The Working Waterfront

Pathways to possibility

Scholarships are critical for island, coastal students

By Kim Hamilton
Posted 2024-05-16
Last Modified 2024-05-16

As schools along the coast and on Maine’s islands prepare for the end of another academic year, many students are turning their thoughts to life after high school. Choosing between work or higher education—or choosing to pursue work and higher education—seems more complicated today.

For so many young people along the coast, finding the skills to provide a lifelong, sustainable livelihood has felt more like a game of Chutes and Ladders, with an unfair share of chutes and ladders that are far too short.

The pandemic further stacked the rules of the game against many students. It made transitions to careers and higher education even more difficult by exacerbating mental health challenges. It forced education to online platforms in communities where the technological underpinnings were not sufficient, and it isolated young people from each other, from mentors, and from important in-classroom socialization.

In the past ten years, we’ve invested over $1.2 million in education and career development.

Knowing that rural, coastal communities face a disproportionate share of challenges, Island Institute has focused on supporting pathways to education and careers for over a decade, helping open doors that might otherwise have remained closed.

In the past ten years, we’ve invested over $1.2 million in education and career development. More than half of these funds have gone to our Mentoring, Access, and Persistence (MAP) scholarship. This program supports high school juniors and seniors living on Maine’s year-round, unbridged islands, and scholarships are renewable for up to four years.

Through the support of generous donors who understand the special challenges facing island-based students, over 180 students have benefited from Island Institute support.
The costs of higher education are not limited to tuition, as we all know. Internships, summer experiences, and other forms of enrichment and travel programs help young people find their way and make them more competitive for financial support or a job.

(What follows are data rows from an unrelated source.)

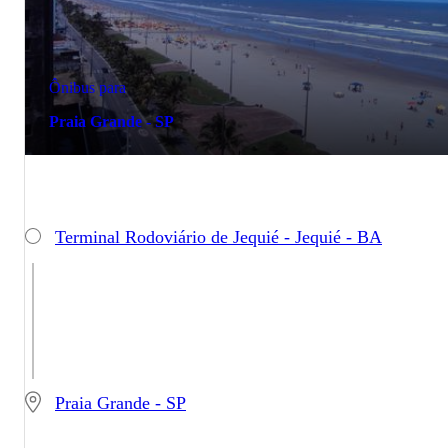
Ônibus para
Praia Grande - SP
Terminal Rodoviário de Jequié - Jequié - BA
Praia Grande - SP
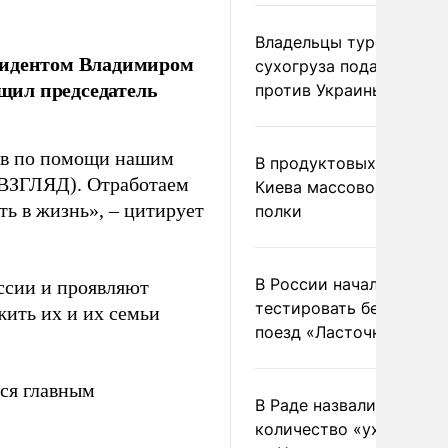
Владельцы турецкого
езидентом Владимиром
сухогруза подадут иск
щил председатель
против Украины в Гаагу
ив по помощи нашим
В продуктовых магазин
 ВЗГЛЯД). Отработаем
Киева массово опустел
ть в жизнь», – цитирует
полки
В России начали
ссии и проявляют
тестировать беспилотн
жить их и их семьи
поезд «Ласточка»
тся главным
В Раде назвали
количество «ухилянтов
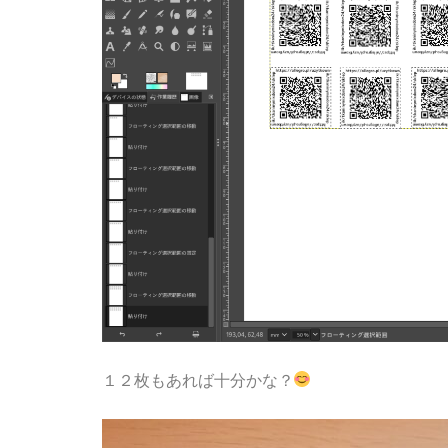
１２枚もあれば十分かな？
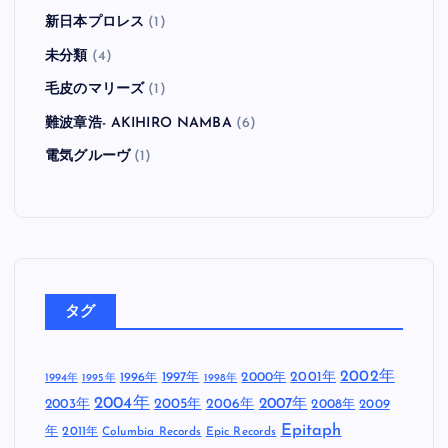
新日本プロレス
(1)
未分類
(4)
毛皮のマリーズ
(1)
難波章浩- AKIHIRO NAMBA
(6)
電気グルーヴ
(1)
タグ
2002年
1997年
2000年
2001年
1996年
1994年
1995年
1998年
2004年
2005年
2007年
2003年
2006年
2008年
2009
Epitaph
年
2011年
Columbia Records
Epic Records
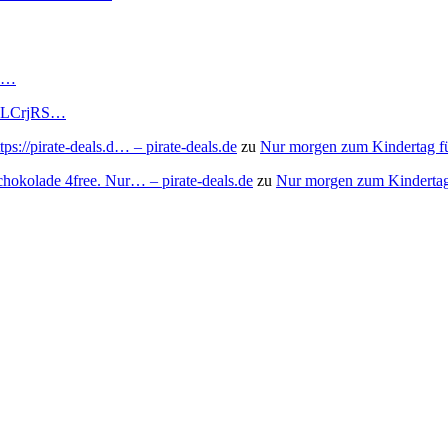
RS…
to/3LCrjRS…
s://pirate-deals.d… – pirate-deals.de
zu
Nur morgen zum Kindertag f
chokolade 4free. Nur… – pirate-deals.de
zu
Nur morgen zum Kindertag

To that end, our Geiger Scholarship program has helped over 186 students sharpen their skills and focus their interests.

Students work and learn at the Midcoast School of Technology in Rockland.
Students work and learn at the Midcoast School of Technology in Rockland.

Tim Farrelly, a Geiger scholar from Vinalhaven, is a great example. Tim turned an education abroad experience along the southern coast of France into skills applicable here in Maine by connecting the principles of social equity, sustainability, and environmental protection in the Mediterranean to kelp aquaculture in the Gulf of Maine. He’s bringing a global perspective to a critical local industry.

Fortunately, the broader context for developing career and work pathways has become more accessible. The Maine Community College System’s free community college scholarship program has allowed many students to consider the next steps in their education or applied training related to their job.

While the long-term sustainability of this bold approach needs to be worked out, this point-in-time experiment has offered hope for many students and families struggling to reconcile the value of education against the platinum price tag.

Fostering an interest in skills-building and career aspirations is starting earlier, too. The award-winning partnership between the Mid-Coast School of Technology and the St. George school system will expose all students beginning in kindergarten to trades, technology, and innovation.

The Makerspace, with its motto “hands-on/minds-on,” will use carpentry, boatbuilding, advanced technology, and other professions to build locally relevant expertise. This is the first of its kind K-12 career and technical education program in the nation, right here on the Maine coast. (Island Institute is fortunate to have Mike Felton, superintendent of the St. George MSU, serve on our board.)

Building a future should not be a game of chance. Our own experience at Island Institute with many extraordinary young people along with the positive changes afoot locally should give us all hope. The ladders are longer, the chutes are fewer, and the pathways to possibility are closer than they’ve ever been.